The 28-year-old has already made five appearances for Spurs. And the club’s hectic schedule, he says, is the main reason he was left on the bench for last Sunday’s remarkable 6-1 win over Man United at Old Trafford.

[Jose Mourinho] never said anything. It was a case that we had four games that week and all four full-backs started two games each. This is just a thing that happens when you have got that many games, when you are at big clubs, big squads. There is competition for places and everyone is bringing the best out of each other. There is no problem there. It’s just the way it is. I’d started all league games until then, so I had no issues with what happened.”

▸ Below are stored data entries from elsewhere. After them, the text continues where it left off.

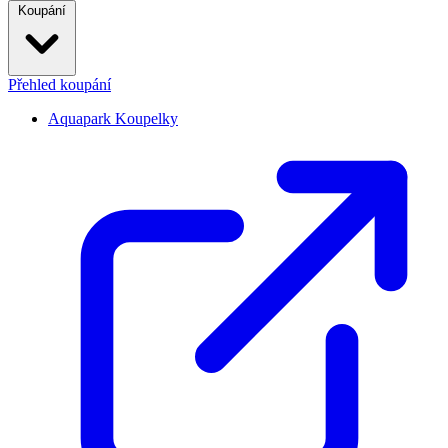
Koupání
Přehled koupání
Aquapark Koupelky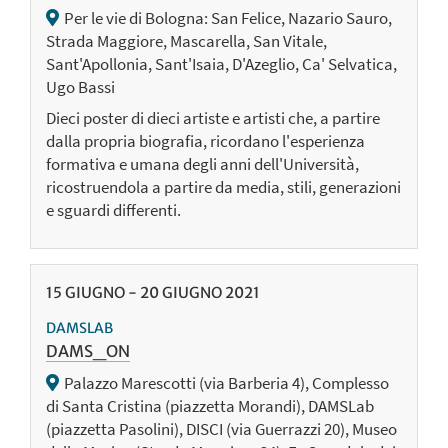
Per le vie di Bologna: San Felice, Nazario Sauro,
Strada Maggiore, Mascarella, San Vitale,
Sant'Apollonia, Sant'Isaia, D'Azeglio, Ca' Selvatica,
Ugo Bassi
Dieci poster di dieci artiste e artisti che, a partire
dalla propria biografia, ricordano l'esperienza
formativa e umana degli anni dell'Università,
ricostruendola a partire da media, stili, generazioni
e sguardi differenti.
15
GIUGNO
-
20
GIUGNO
2021
DAMSLAB
DAMS_ON
Palazzo Marescotti (via Barberia 4), Complesso
di Santa Cristina (piazzetta Morandi), DAMSLab
(piazzetta Pasolini), DISCI (via Guerrazzi 20), Museo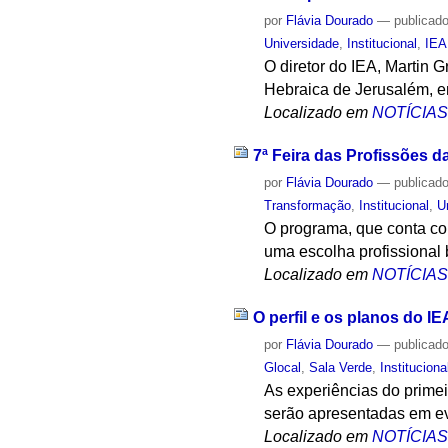
por
Flávia Dourado
—
publicad
Universidade
,
Institucional
,
IEA
O diretor do IEA, Martin 
Hebraica de Jerusalém, em
Localizado em
NOTÍCIA
7ª Feira das Profissões 
por
Flávia Dourado
—
publicad
Transformação
,
Institucional
,
U
O programa, que conta com
uma escolha profissional
Localizado em
NOTÍCIA
O perfil e os planos do 
por
Flávia Dourado
—
publicad
Glocal
,
Sala Verde
,
Instituciona
As experiências do prime
serão apresentadas em eve
Localizado em
NOTÍCIA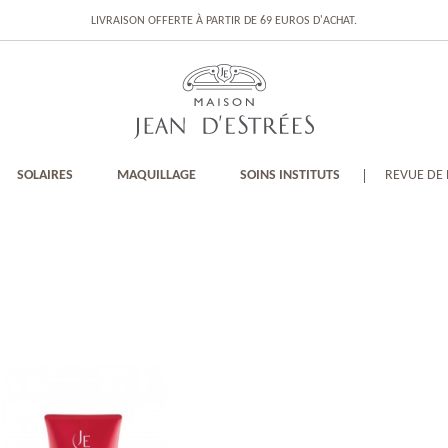
LIVRAISON OFFERTE À PARTIR DE 69 EUROS D'ACHAT.
SOLAIRES
MAQUILLAGE
SOINS INSTITUTS
REVUE DE 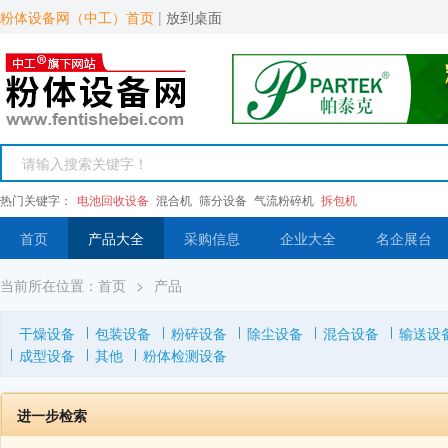
粉体设备网（中工）首页
|
放到桌面
热门关键字：
电池回收设备
混合机
筛分设备
气流粉碎机
拆包机
首页
产品大全
采购信息
企业大全
名企展台
当前所在位置：
首页
>
产品
干燥设备
包装设备
粉碎设备
除尘设备
混合设备
输送设
成型设备
其他
粉体检测设备
进一步检索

Of last weekend’s memorable victory, he adds: “The place was bouncing. We’d beaten Chelsea on penalties during the week, on Tuesday, and we’d beaten Maccabi Haiti 7-2 [on Thursday]. The goals were flying in, lads were playing well. So there is a great atmosphere around the place at the moment. We just take it game-by-game obviously, but there is a special atmosphere at the moment. We really feel we can do something special with that type of squad.”


Perhaps the one thing missing from Doherty’s impressive CV is sustained success with Ireland. He made his international debut as recently as March 2018 and did not feature in the Boys in Green’s squad for the last Euros, despite then-club manager Kenny Jackett suggesting he deserved a place on the plane to France amid a season in which he was named the Championship team’s Player of the Year. 

Nevertheless, the Dubliner is optimistic he can make up for that disappointment by helping the Irish side beat Slovakia and ultimately qualify this time around, despite their traditionally poor record away from home in big qualifiers.

I’m just a confident person all the time. I see the lads in training all the time, I see them playing for their club teams. I know the ability and quality is there and I know how well we can play. 

“I just back the players that are here, I have belief in the players that are here to go and win and quality for the final game. 

“We can be thinking a bit along the lines of the Denmark game, we knew that was a must-win game [to qualify automatically]. I know we drew the game, but the performance that we had, it was probably one of best performances in a long time. Once you have that, you know that it’s going to be make or break, that you have to win the game, it can bring the best out of us.

“I guess you can say it’s the same for them. Us being away and them being at home, they might be a bit used to having a crowd. They might be a little bit bothered by not having it. We’ll use anything and everything to our advantage and get the job done.”

For all his positivity, Doherty agrees with the assessment that fans generally have not seen the best of him in an Irish shirt yet.

“Yeah, you could say that. I think in the last camp, definitely. The one before that, Denmark, that’s the type of player you would normally see at club level. But I guess we play differently. We probably don’t have as much of the ball as we do at club level. So yeah, I don’t necessarily have a problem with that. It’s up to me to find a solution. It’s up to me to find a way to bring out my best game when I put on the Ireland jersey. It’s nobody else’s fault, nobody else is to blame for that other than myself. I need to find the way or the path for me to bring out my best game here.”

As David O’Leary knows, one sure-fire way Doherty could earn a permanent place in the hearts of Irish fans is by scoring the winning penalty in a shootout. And it’s no surprise to hear that the self-professed confident character would be more than happy to take a spot kick if required.

If they would let me, I’d definitely take a penalty. We were practicing penalties for about a month now. Ever since I’ve come back training with Tottenham, I’ve been practising penalties all the time after training for cup games. And even yesterday, I was taking penalties. I would definitely be one to take the responsibility and grab the ball.

“When I was at Bury on loan, I had a couple of games where I was on penalties and scored, and we had a couple of shootouts where I scored as well. So yeah, it’s something that I would definitely be for. I’d never put my hand down if they asked who wants to take one, my hand would be straight up.”